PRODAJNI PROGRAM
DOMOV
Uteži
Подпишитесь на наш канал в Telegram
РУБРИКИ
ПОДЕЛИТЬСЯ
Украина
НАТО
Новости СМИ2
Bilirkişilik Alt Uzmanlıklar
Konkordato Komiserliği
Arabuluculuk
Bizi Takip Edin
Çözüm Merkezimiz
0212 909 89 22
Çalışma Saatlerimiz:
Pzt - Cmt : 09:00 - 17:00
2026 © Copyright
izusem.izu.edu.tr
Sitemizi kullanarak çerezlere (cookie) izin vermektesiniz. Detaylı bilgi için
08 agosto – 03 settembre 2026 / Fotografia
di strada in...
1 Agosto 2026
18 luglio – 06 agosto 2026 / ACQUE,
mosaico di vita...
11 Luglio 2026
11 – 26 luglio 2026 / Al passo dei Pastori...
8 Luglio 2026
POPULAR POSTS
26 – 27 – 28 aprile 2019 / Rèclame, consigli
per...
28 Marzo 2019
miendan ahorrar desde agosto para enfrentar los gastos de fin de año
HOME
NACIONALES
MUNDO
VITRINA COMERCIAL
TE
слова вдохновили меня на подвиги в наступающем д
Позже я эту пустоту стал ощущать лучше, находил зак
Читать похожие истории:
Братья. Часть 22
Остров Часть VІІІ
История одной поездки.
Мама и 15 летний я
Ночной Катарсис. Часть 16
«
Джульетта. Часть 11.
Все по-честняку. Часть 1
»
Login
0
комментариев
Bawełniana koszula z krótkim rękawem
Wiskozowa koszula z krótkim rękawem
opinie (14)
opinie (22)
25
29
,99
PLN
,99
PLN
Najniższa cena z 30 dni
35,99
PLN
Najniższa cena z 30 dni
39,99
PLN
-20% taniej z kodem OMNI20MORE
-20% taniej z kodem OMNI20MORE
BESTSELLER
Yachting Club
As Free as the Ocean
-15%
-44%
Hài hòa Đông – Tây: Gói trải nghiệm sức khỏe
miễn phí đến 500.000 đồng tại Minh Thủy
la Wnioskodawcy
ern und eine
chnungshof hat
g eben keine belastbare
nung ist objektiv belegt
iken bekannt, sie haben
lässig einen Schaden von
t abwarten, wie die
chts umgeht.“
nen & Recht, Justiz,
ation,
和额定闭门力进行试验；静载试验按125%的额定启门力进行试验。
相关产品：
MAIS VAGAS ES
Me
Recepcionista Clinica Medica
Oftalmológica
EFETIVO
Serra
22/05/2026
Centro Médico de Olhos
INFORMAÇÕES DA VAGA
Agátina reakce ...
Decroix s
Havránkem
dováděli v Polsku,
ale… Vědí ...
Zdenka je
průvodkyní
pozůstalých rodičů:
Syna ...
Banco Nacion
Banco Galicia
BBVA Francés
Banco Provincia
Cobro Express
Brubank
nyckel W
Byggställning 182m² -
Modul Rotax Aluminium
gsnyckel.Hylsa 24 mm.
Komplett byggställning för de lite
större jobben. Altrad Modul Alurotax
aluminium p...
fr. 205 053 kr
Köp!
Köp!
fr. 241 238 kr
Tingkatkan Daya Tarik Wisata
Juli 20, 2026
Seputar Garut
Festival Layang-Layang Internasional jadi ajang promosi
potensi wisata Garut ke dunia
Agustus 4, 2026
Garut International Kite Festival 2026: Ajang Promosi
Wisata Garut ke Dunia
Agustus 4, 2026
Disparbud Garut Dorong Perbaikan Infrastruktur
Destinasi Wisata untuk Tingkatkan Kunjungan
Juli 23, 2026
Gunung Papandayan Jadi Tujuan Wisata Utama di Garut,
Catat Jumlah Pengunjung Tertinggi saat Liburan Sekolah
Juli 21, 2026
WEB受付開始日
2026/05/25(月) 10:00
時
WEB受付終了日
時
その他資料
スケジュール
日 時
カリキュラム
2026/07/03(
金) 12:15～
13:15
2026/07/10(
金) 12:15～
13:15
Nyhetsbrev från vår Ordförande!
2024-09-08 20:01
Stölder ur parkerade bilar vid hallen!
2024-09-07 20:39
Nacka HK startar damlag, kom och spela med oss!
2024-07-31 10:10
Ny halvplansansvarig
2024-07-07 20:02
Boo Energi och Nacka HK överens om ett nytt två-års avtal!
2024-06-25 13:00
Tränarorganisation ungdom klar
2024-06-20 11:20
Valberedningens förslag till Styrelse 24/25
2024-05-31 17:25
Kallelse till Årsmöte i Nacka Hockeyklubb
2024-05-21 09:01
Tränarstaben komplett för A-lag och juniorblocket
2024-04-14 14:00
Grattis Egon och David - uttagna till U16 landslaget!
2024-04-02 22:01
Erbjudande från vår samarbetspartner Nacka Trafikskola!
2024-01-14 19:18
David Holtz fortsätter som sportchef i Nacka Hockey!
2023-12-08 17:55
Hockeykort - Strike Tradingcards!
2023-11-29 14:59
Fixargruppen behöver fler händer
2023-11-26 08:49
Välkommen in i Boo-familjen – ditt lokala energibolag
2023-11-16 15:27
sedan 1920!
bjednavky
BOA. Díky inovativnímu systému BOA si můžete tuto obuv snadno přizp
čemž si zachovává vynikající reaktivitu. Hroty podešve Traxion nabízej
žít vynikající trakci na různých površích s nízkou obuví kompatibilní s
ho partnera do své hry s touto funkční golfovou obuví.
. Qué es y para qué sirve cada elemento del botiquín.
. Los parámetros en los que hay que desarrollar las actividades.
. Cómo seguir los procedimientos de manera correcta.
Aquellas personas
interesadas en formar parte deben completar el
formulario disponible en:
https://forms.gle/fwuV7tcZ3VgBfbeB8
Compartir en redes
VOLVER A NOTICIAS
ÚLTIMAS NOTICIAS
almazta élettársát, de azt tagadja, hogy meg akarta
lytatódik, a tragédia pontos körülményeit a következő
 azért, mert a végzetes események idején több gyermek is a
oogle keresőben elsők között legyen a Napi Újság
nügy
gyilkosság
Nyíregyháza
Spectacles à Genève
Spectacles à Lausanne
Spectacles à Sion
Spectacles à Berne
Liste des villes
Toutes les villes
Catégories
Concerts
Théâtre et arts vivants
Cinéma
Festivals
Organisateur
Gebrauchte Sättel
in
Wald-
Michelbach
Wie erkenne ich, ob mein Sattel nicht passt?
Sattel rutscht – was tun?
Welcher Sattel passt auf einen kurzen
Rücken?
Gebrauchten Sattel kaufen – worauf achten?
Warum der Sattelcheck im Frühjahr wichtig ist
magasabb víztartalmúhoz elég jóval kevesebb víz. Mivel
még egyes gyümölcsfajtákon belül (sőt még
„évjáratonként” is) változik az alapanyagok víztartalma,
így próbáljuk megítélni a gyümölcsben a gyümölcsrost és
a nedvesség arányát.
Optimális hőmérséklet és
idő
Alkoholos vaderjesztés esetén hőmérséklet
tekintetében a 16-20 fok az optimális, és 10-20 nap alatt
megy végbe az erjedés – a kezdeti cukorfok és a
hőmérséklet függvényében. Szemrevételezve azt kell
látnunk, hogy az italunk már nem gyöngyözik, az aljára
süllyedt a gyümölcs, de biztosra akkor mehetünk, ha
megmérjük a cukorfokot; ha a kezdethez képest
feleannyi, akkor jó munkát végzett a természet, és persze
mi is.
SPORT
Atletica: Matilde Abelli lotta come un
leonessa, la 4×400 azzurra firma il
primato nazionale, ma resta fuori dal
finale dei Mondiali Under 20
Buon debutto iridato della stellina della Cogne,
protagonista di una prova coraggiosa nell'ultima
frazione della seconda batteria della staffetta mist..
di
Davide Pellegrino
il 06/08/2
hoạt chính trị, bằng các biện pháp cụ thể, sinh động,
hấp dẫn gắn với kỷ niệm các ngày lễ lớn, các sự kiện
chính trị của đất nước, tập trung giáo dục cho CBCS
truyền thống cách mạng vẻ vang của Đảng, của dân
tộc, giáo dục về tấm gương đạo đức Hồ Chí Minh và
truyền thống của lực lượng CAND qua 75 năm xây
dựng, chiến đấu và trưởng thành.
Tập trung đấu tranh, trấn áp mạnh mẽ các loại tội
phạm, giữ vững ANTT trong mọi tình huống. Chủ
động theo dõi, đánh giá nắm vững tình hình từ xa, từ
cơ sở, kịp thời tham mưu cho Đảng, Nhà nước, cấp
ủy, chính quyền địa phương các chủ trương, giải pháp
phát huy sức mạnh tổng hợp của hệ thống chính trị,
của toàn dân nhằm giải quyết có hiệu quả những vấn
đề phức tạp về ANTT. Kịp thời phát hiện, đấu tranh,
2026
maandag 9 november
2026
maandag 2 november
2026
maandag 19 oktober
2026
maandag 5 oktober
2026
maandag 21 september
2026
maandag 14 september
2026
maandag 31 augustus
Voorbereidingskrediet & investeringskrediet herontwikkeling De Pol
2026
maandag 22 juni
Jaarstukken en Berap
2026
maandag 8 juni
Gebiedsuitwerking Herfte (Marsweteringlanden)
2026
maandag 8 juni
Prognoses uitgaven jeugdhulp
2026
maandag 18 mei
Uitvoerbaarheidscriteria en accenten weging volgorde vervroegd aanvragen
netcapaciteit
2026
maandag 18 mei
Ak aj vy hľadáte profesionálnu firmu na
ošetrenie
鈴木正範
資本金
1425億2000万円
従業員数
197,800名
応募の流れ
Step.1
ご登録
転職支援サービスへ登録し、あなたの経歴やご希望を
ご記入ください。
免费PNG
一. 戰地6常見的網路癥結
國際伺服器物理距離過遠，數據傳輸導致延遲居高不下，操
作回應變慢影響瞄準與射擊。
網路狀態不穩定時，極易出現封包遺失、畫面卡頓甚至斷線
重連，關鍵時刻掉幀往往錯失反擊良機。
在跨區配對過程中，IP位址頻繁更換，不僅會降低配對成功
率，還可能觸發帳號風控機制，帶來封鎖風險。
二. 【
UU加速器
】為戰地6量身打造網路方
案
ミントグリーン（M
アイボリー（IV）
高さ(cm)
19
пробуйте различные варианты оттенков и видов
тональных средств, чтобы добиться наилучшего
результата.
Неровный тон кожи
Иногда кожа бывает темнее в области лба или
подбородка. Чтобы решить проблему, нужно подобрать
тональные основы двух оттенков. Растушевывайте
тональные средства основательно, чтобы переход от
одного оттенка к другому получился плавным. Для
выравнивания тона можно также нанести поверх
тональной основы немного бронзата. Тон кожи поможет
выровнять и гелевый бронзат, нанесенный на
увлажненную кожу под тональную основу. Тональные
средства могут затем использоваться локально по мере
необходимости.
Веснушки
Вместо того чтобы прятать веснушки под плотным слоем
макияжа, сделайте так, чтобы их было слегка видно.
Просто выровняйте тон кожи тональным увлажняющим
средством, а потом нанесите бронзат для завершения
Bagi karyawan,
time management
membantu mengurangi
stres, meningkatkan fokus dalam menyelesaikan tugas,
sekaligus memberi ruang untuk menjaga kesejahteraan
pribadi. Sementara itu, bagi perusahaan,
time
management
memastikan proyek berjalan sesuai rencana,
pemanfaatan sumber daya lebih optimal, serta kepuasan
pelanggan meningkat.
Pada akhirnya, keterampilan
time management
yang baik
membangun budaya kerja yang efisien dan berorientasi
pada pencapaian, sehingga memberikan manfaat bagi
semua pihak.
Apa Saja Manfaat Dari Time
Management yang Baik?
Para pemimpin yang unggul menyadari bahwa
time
::::
(What you will do):
Keep both end lines and retype everything in the records above from the line containing "Voorbereidingskrediet & investeringskrediet" through the line containing "подбородка. Чтобы решить", exactly, with nothing else.

(Your response):
Voorbereidingskrediet & investeringskrediet herontwikkeling De Pol
2026
maandag 22 juni
Jaarstukken en Berap
2026
maandag 8 juni
Gebiedsuitwerking Herfte (Marsweteringlanden)
2026
maandag 8 juni
Prognoses uitgaven jeugdhulp
2026
maandag 18 mei
Uitvoerbaarheidscriteria en accenten weging volgorde vervroegd aanvragen
netcapaciteit
2026
maandag 18 mei
Ak aj vy hľadáte profesionálnu firmu na
ošetrenie
鈴木正範
資本金
1425億2000万円
従業員数
197,800名
応募の流れ
Step.1
ご登録
転職支援サービスへ登録し、あなたの経歴やご希望を
ご記入ください。
免费PNG
一. 戰地6常見的網路癥結
國際伺服器物理距離過遠，數據傳輸導致延遲居高不下，操
作回應變慢影響瞄準與射擊。
網路狀態不穩定時，極易出現封包遺失、畫面卡頓甚至斷線
重連，關鍵時刻掉幀往往錯失反擊良機。
在跨區配對過程中，IP位址頻繁更換，不僅會降低配對成功
率，還可能觸發帳號風控機制，帶來封鎖風險。
二. 【
UU加速器
】為戰地6量身打造網路方
案
ミントグリーン（M
アイボリー（IV）
高さ(cm)
19
пробуйте различные варианты оттенков и видов
тональных средств, чтобы добиться наилучшего
результата.
Неровный тон кожи
Иногда кожа бывает темнее в области лба или
подбородка. Чтобы решить проблему, нужно подобрать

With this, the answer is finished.